## Work request
Print, exactly as they appear in the listing below, the lines from the line with "It's Season Finale" to the line with "Plotters/Cutter ( Cricut, Silhouette", with both end lines kept.

## Material provided
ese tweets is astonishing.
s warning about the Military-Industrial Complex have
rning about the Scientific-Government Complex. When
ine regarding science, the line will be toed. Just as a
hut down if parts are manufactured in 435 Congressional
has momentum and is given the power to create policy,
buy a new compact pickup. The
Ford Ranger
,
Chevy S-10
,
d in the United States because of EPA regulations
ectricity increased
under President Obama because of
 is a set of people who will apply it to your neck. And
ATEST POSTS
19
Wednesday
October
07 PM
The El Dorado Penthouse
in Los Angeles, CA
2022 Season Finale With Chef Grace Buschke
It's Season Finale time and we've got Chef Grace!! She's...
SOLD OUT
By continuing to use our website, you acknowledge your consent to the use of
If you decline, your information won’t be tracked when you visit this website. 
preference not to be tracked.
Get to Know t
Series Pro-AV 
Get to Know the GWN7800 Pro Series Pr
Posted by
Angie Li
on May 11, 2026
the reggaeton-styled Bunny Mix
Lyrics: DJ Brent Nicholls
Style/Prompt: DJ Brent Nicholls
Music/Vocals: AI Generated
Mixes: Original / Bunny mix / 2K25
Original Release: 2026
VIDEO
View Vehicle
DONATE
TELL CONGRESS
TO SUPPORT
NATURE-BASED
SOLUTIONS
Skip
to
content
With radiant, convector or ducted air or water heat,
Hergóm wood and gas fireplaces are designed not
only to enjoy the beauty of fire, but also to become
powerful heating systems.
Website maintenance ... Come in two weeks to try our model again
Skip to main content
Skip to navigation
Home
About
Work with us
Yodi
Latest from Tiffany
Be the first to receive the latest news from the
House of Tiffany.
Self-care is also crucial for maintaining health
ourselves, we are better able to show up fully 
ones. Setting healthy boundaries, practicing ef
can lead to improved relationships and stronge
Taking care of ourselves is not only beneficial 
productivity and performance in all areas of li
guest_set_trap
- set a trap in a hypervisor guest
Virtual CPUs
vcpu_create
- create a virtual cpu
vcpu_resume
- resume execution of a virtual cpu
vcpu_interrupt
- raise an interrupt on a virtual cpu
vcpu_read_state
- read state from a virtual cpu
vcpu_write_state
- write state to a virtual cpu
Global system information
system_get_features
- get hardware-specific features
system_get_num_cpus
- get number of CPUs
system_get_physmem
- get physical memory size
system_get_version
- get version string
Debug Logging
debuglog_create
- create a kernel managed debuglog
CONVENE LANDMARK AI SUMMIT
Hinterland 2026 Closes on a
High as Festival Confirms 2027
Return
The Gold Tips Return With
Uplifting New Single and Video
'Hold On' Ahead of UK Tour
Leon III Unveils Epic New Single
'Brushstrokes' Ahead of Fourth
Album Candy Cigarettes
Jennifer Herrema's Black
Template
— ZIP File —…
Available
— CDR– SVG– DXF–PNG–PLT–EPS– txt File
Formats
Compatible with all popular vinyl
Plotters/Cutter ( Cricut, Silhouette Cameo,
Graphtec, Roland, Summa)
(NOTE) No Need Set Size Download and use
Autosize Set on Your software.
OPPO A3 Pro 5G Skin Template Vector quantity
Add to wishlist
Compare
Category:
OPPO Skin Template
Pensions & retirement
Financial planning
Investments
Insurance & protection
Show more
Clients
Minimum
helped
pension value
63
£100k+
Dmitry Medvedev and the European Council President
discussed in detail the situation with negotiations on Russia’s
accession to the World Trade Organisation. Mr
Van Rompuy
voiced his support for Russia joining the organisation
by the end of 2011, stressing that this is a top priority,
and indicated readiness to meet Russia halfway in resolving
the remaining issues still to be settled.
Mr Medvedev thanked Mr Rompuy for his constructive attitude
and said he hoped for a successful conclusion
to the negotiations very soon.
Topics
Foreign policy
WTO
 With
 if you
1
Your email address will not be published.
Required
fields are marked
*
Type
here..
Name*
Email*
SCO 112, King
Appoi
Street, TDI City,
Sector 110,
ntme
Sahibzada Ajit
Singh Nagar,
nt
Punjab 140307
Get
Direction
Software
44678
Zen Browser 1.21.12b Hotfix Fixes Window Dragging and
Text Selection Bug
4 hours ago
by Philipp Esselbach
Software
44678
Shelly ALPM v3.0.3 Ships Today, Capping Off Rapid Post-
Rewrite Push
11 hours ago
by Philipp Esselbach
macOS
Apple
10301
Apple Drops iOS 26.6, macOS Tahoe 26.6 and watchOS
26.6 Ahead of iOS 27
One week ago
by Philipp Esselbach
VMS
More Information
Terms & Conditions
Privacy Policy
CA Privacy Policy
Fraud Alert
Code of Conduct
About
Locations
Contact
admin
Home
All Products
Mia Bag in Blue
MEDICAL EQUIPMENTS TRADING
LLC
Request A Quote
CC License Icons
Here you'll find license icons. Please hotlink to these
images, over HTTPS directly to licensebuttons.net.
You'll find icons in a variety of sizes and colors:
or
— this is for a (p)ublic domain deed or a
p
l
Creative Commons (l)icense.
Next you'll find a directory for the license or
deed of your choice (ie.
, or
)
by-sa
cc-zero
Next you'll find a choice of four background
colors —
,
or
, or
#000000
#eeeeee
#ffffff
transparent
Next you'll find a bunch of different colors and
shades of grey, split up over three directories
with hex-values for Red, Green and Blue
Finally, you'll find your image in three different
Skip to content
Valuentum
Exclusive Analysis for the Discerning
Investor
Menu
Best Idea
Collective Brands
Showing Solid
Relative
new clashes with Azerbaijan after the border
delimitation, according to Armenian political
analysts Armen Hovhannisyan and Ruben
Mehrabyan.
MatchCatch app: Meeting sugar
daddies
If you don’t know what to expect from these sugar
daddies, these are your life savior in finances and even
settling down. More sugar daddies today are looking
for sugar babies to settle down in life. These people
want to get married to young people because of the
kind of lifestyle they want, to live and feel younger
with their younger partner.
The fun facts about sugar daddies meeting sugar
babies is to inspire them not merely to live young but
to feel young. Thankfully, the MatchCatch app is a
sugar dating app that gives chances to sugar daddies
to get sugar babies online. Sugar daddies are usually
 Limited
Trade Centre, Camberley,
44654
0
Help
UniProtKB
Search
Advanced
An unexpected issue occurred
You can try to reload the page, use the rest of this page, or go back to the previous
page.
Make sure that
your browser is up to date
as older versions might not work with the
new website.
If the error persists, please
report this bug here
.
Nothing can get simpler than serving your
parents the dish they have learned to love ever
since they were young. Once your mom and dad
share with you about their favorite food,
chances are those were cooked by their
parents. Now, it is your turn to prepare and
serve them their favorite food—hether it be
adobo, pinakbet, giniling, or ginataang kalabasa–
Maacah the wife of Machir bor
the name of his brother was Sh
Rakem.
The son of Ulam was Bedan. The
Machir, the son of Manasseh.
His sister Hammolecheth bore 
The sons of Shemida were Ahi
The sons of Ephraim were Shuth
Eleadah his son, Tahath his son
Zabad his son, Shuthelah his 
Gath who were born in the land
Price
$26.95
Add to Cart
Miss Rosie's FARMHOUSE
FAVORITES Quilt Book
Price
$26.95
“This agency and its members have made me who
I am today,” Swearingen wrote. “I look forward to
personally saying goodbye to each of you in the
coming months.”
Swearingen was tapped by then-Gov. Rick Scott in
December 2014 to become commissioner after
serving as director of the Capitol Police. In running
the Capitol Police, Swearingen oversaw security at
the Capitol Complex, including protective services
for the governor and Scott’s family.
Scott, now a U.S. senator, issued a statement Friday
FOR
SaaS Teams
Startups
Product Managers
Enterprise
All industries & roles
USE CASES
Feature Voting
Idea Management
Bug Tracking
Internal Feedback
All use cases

## Result for this task
It's Season Finale time and we've got Chef Grace!! She's...
SOLD OUT
By continuing to use our website, you acknowledge your consent to the use of
If you decline, your information won’t be tracked when you visit this website. 
preference not to be tracked.
Get to Know t
Series Pro-AV 
Get to Know the GWN7800 Pro Series Pr
Posted by
Angie Li
on May 11, 2026
the reggaeton-styled Bunny Mix
Lyrics: DJ Brent Nicholls
Style/Prompt: DJ Brent Nicholls
Music/Vocals: AI Generated
Mixes: Original / Bunny mix / 2K25
Original Release: 2026
VIDEO
View Vehicle
DONATE
TELL CONGRESS
TO SUPPORT
NATURE-BASED
SOLUTIONS
Skip
to
content
With radiant, convector or ducted air or water heat,
Hergóm wood and gas fireplaces are designed not
only to enjoy the beauty of fire, but also to become
powerful heating systems.
Website maintenance ... Come in two weeks to try our model again
Skip to main content
Skip to navigation
Home
About
Work with us
Yodi
Latest from Tiffany
Be the first to receive the latest news from the
House of Tiffany.
Self-care is also crucial for maintaining health
ourselves, we are better able to show up fully 
ones. Setting healthy boundaries, practicing ef
can lead to improved relationships and stronge
Taking care of ourselves is not only beneficial 
productivity and performance in all areas of li
guest_set_trap
- set a trap in a hypervisor guest
Virtual CPUs
vcpu_create
- create a virtual cpu
vcpu_resume
- resume execution of a virtual cpu
vcpu_interrupt
- raise an interrupt on a virtual cpu
vcpu_read_state
- read state from a virtual cpu
vcpu_write_state
- write state to a virtual cpu
Global system information
system_get_features
- get hardware-specific features
system_get_num_cpus
- get number of CPUs
system_get_physmem
- get physical memory size
system_get_version
- get version string
Debug Logging
debuglog_create
- create a kernel managed debuglog
CONVENE LANDMARK AI SUMMIT
Hinterland 2026 Closes on a
High as Festival Confirms 2027
Return
The Gold Tips Return With
Uplifting New Single and Video
'Hold On' Ahead of UK Tour
Leon III Unveils Epic New Single
'Brushstrokes' Ahead of Fourth
Album Candy Cigarettes
Jennifer Herrema's Black
Template
— ZIP File —…
Available
— CDR– SVG– DXF–PNG–PLT–EPS– txt File
Formats
Compatible with all popular vinyl
Plotters/Cutter ( Cricut, Silhouette Cameo,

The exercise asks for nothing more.